*** Provided entries ***

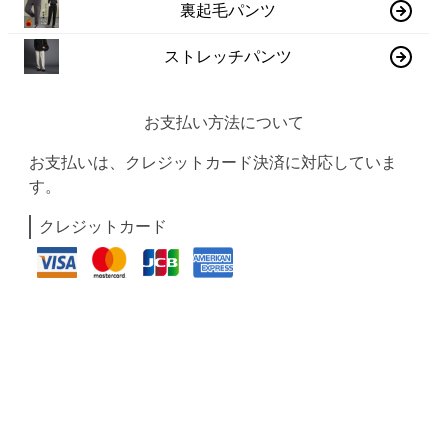
裏起毛パンツ
ストレッチパンツ
お支払い方法について
お支払いは、クレジットカード決済に対応していま
す。
クレジットカード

*** End of Provided entries ***

__What the task asks__
Exclude all images and restate the records above word for word.

__Answer for the task__
裏起毛パンツ
ストレッチパンツ
お支払い方法について
お支払いは、クレジットカード決済に対応していま
す。
クレジットカード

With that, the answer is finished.